Stratum corneum
The stratum corneum is typically 10-20 µm thick and is composed by 10–25 layers of dead mature keratinocytes, denominated as corneocytes, which are obtained from terminally differentiated keratinocytes during the passage from granular layers to SC . This process is characterised by loss of nuclei and cytoplasmic organelles, flattening and elongation of the keratinocytes. The continuous shedding of corneocytes from the skin surface is called desquamation (Ng and Lau, 2015) and it balances proliferating keratinocytes that constitute thestratum basale . The cells migration through the epidermis to the surface takes approximately fourteen days (Ovaere et al., 2009). Morphological dimension of the corneocytes are about 0.2 µm thick and 40–60 µm wide (Ng and Lau, 2015, Agache, 2004). Their membrane is 0.015 to 0.020 µm thick and includes involucrin and keratolinin as structural proteins (Pouillot et al., 2008).

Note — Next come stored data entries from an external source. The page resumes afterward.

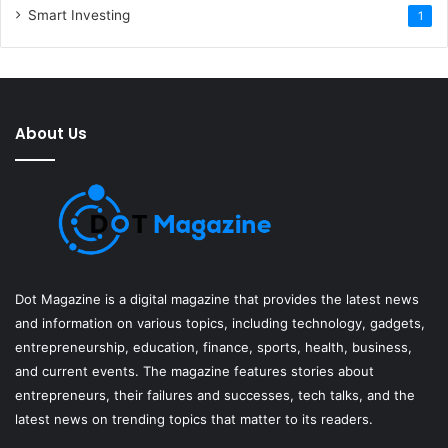
Smart Investing
1
About Us
Dot Magazine is a digital magazine that provides the latest news
and information on various topics, including technology, gadgets,
entrepreneurship, education, finance, sports, health, business,
and current events. The magazine features stories about
entrepreneurs, their failures and successes, tech talks, and the
latest news on trending topics that matter to its readers.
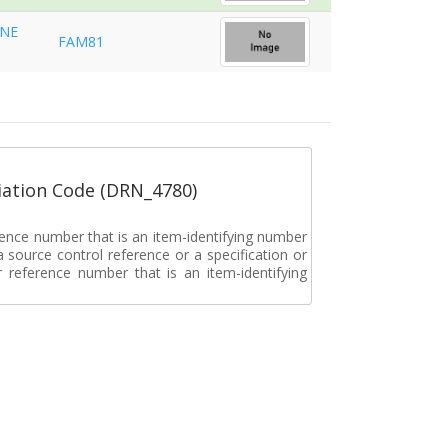
INE
FAM81
ation Code (DRN_4780)
rence number that is an item-identifying number
a source control reference or a specification or
ar reference number that is an item-identifying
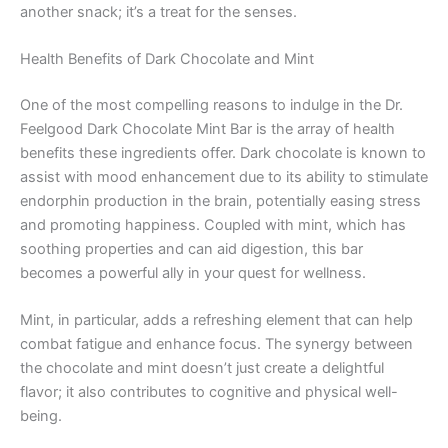
another snack; it’s a treat for the senses.
Health Benefits of Dark Chocolate and Mint
One of the most compelling reasons to indulge in the Dr.
Feelgood Dark Chocolate Mint Bar is the array of health
benefits these ingredients offer. Dark chocolate is known to
assist with mood enhancement due to its ability to stimulate
endorphin production in the brain, potentially easing stress
and promoting happiness. Coupled with mint, which has
soothing properties and can aid digestion, this bar
becomes a powerful ally in your quest for wellness.
Mint, in particular, adds a refreshing element that can help
combat fatigue and enhance focus. The synergy between
the chocolate and mint doesn’t just create a delightful
flavor; it also contributes to cognitive and physical well-
being.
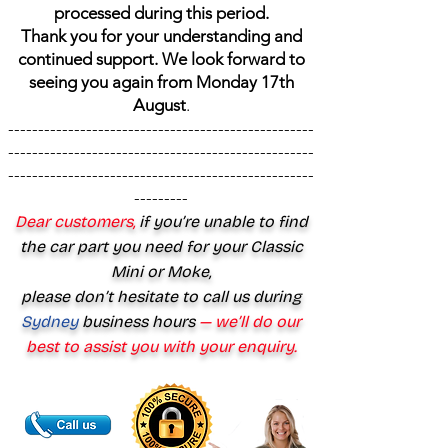
processed during this period.
Thank you for your understanding and
continued support. We look forward to
seeing you again from Monday 17th
August
.
---------------------------------------------------
---------------------------------------------------
---------------------------------------------------
---------
Dear customers,
if you’re unable to find
the car part you need for your Classic
Mini or Moke,
please don’t hesitate to call us during
Sydney
business hours
— we’ll do our
best to assist you with your enquiry.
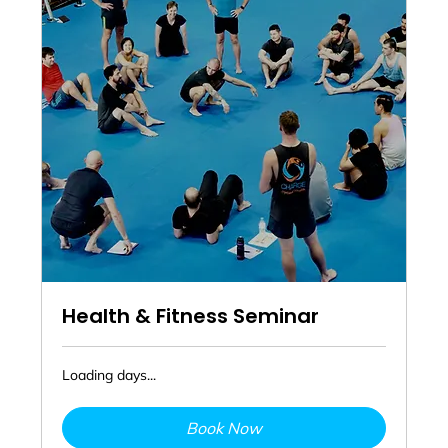
Health & Fitness Seminar
Loading days...
Book Now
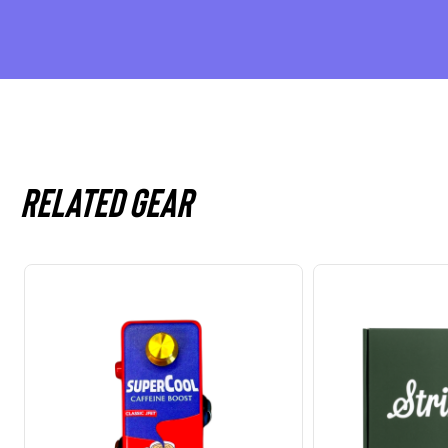
Related gear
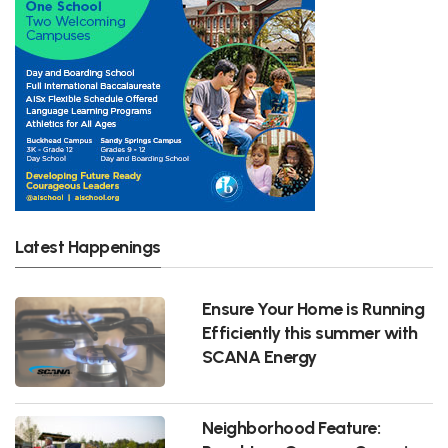
Latest Happenings
Ensure Your Home is Running
Efficiently this summer with
SCANA Energy
Neighborhood Feature:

The composition of SC is generally 20% of lipids and 70% of insoluble keratins (Walters and Roberts, 2002) and the organization of the layer is usually compared with the ”bricks and mortar” model (Figure 2A). The bricks are the corneocytes and the extracellular matrix analogous is compared to the mortar in a brick wall, which is composed of lipids (stacked lipid bilayers that surround the corneocytes) like the cement holding the bricks together (Prausnitz et al., 2012, Uchida and Park, 2016, Menton and Eisen, 1971).